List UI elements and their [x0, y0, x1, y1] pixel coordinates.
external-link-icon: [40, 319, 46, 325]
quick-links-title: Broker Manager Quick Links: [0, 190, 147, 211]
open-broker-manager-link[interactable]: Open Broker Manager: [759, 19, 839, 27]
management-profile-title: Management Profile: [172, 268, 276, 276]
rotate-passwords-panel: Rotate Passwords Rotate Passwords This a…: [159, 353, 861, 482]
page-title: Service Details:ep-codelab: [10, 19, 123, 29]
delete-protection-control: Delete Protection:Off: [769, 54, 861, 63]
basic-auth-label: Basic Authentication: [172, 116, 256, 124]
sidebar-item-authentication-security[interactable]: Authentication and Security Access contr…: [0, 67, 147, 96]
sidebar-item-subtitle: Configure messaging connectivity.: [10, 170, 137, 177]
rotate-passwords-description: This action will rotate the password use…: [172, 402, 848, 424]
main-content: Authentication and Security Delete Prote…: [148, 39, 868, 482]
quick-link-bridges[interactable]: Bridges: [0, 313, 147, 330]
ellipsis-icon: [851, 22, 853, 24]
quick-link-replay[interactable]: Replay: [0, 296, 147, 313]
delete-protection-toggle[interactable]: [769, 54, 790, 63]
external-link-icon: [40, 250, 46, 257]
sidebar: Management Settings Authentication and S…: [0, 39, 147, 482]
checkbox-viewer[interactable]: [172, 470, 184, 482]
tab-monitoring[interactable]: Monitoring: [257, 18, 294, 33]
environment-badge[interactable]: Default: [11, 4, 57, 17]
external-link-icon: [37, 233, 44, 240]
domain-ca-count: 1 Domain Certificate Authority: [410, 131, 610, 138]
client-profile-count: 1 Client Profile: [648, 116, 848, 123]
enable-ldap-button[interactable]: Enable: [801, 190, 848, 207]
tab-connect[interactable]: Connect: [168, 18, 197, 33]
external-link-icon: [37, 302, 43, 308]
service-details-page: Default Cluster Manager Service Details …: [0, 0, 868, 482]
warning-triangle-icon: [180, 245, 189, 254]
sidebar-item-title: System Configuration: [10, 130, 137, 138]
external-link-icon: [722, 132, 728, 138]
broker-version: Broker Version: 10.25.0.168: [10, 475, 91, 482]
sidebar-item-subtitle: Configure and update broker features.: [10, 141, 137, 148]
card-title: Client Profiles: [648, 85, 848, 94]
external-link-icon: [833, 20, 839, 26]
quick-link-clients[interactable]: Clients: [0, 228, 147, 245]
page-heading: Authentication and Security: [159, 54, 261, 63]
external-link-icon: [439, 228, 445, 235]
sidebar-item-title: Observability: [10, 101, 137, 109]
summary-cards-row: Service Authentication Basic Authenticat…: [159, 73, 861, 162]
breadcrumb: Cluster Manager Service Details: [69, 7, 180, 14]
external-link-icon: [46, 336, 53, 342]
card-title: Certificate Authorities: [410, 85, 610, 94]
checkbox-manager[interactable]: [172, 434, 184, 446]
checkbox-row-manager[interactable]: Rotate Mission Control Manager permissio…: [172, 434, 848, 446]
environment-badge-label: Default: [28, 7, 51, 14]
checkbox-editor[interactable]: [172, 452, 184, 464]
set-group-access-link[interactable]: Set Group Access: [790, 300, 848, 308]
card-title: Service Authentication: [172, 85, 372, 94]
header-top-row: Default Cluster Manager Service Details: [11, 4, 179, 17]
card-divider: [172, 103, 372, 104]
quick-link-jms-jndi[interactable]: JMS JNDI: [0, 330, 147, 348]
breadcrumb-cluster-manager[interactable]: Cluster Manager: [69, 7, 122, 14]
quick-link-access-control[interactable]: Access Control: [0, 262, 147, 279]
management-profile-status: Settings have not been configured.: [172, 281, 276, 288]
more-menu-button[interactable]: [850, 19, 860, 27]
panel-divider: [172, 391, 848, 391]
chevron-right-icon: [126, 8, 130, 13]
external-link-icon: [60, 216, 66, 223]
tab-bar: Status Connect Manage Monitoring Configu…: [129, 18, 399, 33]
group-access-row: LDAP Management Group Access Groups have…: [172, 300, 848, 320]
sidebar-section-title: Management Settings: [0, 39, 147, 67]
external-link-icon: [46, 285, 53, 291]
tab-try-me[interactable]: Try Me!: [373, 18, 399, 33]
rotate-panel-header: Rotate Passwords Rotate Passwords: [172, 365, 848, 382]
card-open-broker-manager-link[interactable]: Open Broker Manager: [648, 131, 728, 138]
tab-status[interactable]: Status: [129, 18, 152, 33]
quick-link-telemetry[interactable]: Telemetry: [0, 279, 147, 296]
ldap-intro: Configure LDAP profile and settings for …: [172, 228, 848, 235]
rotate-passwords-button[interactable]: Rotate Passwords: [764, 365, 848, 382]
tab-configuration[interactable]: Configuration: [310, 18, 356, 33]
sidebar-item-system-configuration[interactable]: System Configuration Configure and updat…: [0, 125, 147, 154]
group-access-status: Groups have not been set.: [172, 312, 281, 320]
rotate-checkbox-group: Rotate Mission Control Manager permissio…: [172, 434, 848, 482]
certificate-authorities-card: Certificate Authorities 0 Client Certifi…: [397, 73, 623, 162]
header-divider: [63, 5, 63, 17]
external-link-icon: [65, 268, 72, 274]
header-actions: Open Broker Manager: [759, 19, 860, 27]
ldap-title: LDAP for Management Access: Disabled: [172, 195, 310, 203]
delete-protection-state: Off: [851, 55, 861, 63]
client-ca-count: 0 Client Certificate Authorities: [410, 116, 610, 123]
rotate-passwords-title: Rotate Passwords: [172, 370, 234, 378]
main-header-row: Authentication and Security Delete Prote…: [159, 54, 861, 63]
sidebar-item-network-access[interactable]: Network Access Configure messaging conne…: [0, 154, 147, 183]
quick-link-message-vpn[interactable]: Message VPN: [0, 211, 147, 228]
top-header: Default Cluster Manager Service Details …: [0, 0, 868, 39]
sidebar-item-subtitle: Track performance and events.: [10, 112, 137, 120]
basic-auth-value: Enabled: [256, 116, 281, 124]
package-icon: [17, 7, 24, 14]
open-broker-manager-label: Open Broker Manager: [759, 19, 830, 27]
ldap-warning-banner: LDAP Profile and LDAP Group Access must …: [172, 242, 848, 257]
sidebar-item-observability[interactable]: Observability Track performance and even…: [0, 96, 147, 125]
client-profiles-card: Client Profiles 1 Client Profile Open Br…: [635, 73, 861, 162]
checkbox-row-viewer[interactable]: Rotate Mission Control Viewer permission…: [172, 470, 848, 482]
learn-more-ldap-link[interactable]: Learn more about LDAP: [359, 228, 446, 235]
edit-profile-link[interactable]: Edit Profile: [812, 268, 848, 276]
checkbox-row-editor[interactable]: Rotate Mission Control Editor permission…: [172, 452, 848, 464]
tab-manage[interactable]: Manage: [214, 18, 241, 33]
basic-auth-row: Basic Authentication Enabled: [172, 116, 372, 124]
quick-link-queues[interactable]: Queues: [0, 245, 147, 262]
────────────────
What to do ::
Copy the material above verbatim.

Task response ::
List UI elements and their [x0, y0, x1, y1] pixel coordinates.
external-link-icon: [40, 319, 46, 325]
quick-links-title: Broker Manager Quick Links: [0, 190, 147, 211]
open-broker-manager-link[interactable]: Open Broker Manager: [759, 19, 839, 27]
management-profile-title: Management Profile: [172, 268, 276, 276]
rotate-passwords-panel: Rotate Passwords Rotate Passwords This a…: [159, 353, 861, 482]
page-title: Service Details:ep-codelab: [10, 19, 123, 29]
delete-protection-control: Delete Protection:Off: [769, 54, 861, 63]
basic-auth-label: Basic Authentication: [172, 116, 256, 124]
sidebar-item-authentication-security[interactable]: Authentication and Security Access contr…: [0, 67, 147, 96]
sidebar-item-subtitle: Configure messaging connectivity.: [10, 170, 137, 177]
rotate-passwords-description: This action will rotate the password use…: [172, 402, 848, 424]
main-content: Authentication and Security Delete Prote…: [148, 39, 868, 482]
quick-link-bridges[interactable]: Bridges: [0, 313, 147, 330]
ellipsis-icon: [851, 22, 853, 24]
quick-link-replay[interactable]: Replay: [0, 296, 147, 313]
delete-protection-toggle[interactable]: [769, 54, 790, 63]
external-link-icon: [40, 250, 46, 257]
sidebar: Management Settings Authentication and S…: [0, 39, 147, 482]
checkbox-viewer[interactable]: [172, 470, 184, 482]
tab-monitoring[interactable]: Monitoring: [257, 18, 294, 33]
environment-badge[interactable]: Default: [11, 4, 57, 17]
external-link-icon: [37, 233, 44, 240]
domain-ca-count: 1 Domain Certificate Authority: [410, 131, 610, 138]
client-profile-count: 1 Client Profile: [648, 116, 848, 123]
enable-ldap-button[interactable]: Enable: [801, 190, 848, 207]
tab-connect[interactable]: Connect: [168, 18, 197, 33]
external-link-icon: [37, 302, 43, 308]
service-details-page: Default Cluster Manager Service Details …: [0, 0, 868, 482]
warning-triangle-icon: [180, 245, 189, 254]
sidebar-item-title: System Configuration: [10, 130, 137, 138]
external-link-icon: [722, 132, 728, 138]
broker-version: Broker Version: 10.25.0.168: [10, 475, 91, 482]
sidebar-item-subtitle: Configure and update broker features.: [10, 141, 137, 148]
card-title: Client Profiles: [648, 85, 848, 94]
external-link-icon: [833, 20, 839, 26]
quick-link-clients[interactable]: Clients: [0, 228, 147, 245]
page-heading: Authentication and Security: [159, 54, 261, 63]
external-link-icon: [439, 228, 445, 235]
sidebar-item-title: Observability: [10, 101, 137, 109]
summary-cards-row: Service Authentication Basic Authenticat…: [159, 73, 861, 162]
breadcrumb: Cluster Manager Service Details: [69, 7, 180, 14]
external-link-icon: [46, 336, 53, 342]
card-title: Certificate Authorities: [410, 85, 610, 94]
checkbox-manager[interactable]: [172, 434, 184, 446]
checkbox-row-manager[interactable]: Rotate Mission Control Manager permissio…: [172, 434, 848, 446]
environment-badge-label: Default: [28, 7, 51, 14]
checkbox-editor[interactable]: [172, 452, 184, 464]
set-group-access-link[interactable]: Set Group Access: [790, 300, 848, 308]
card-title: Service Authentication: [172, 85, 372, 94]
header-top-row: Default Cluster Manager Service Details: [11, 4, 179, 17]
card-divider: [172, 103, 372, 104]
quick-link-jms-jndi[interactable]: JMS JNDI: [0, 330, 147, 348]
breadcrumb-cluster-manager[interactable]: Cluster Manager: [69, 7, 122, 14]
quick-link-access-control[interactable]: Access Control: [0, 262, 147, 279]
management-profile-status: Settings have not been configured.: [172, 281, 276, 288]
more-menu-button[interactable]: [850, 19, 860, 27]
panel-divider: [172, 391, 848, 391]
chevron-right-icon: [126, 8, 130, 13]
external-link-icon: [60, 216, 66, 223]
tab-bar: Status Connect Manage Monitoring Configu…: [129, 18, 399, 33]
group-access-row: LDAP Management Group Access Groups have…: [172, 300, 848, 320]
sidebar-section-title: Management Settings: [0, 39, 147, 67]
external-link-icon: [46, 285, 53, 291]
tab-try-me[interactable]: Try Me!: [373, 18, 399, 33]
rotate-panel-header: Rotate Passwords Rotate Passwords: [172, 365, 848, 382]
card-open-broker-manager-link[interactable]: Open Broker Manager: [648, 131, 728, 138]
tab-status[interactable]: Status: [129, 18, 152, 33]
quick-link-telemetry[interactable]: Telemetry: [0, 279, 147, 296]
ldap-intro: Configure LDAP profile and settings for …: [172, 228, 848, 235]
rotate-passwords-button[interactable]: Rotate Passwords: [764, 365, 848, 382]
tab-configuration[interactable]: Configuration: [310, 18, 356, 33]
sidebar-item-system-configuration[interactable]: System Configuration Configure and updat…: [0, 125, 147, 154]
group-access-status: Groups have not been set.: [172, 312, 281, 320]
rotate-checkbox-group: Rotate Mission Control Manager permissio…: [172, 434, 848, 482]
certificate-authorities-card: Certificate Authorities 0 Client Certifi…: [397, 73, 623, 162]
header-divider: [63, 5, 63, 17]
external-link-icon: [65, 268, 72, 274]
header-actions: Open Broker Manager: [759, 19, 860, 27]
ldap-title: LDAP for Management Access: Disabled: [172, 195, 310, 203]
delete-protection-state: Off: [851, 55, 861, 63]
client-ca-count: 0 Client Certificate Authorities: [410, 116, 610, 123]
rotate-passwords-title: Rotate Passwords: [172, 370, 234, 378]
main-header-row: Authentication and Security Delete Prote…: [159, 54, 861, 63]
sidebar-item-network-access[interactable]: Network Access Configure messaging conne…: [0, 154, 147, 183]
quick-link-message-vpn[interactable]: Message VPN: [0, 211, 147, 228]
top-header: Default Cluster Manager Service Details …: [0, 0, 868, 39]
sidebar-item-subtitle: Track performance and events.: [10, 112, 137, 120]
basic-auth-value: Enabled: [256, 116, 281, 124]
package-icon: [17, 7, 24, 14]
open-broker-manager-label: Open Broker Manager: [759, 19, 830, 27]
ldap-warning-banner: LDAP Profile and LDAP Group Access must …: [172, 242, 848, 257]
sidebar-item-observability[interactable]: Observability Track performance and even…: [0, 96, 147, 125]
client-profiles-card: Client Profiles 1 Client Profile Open Br…: [635, 73, 861, 162]
checkbox-row-viewer[interactable]: Rotate Mission Control Viewer permission…: [172, 470, 848, 482]
learn-more-ldap-link[interactable]: Learn more about LDAP: [359, 228, 446, 235]
edit-profile-link[interactable]: Edit Profile: [812, 268, 848, 276]
checkbox-row-editor[interactable]: Rotate Mission Control Editor permission…: [172, 452, 848, 464]
tab-manage[interactable]: Manage: [214, 18, 241, 33]
basic-auth-row: Basic Authentication Enabled: [172, 116, 372, 124]
quick-link-queues[interactable]: Queues: [0, 245, 147, 262]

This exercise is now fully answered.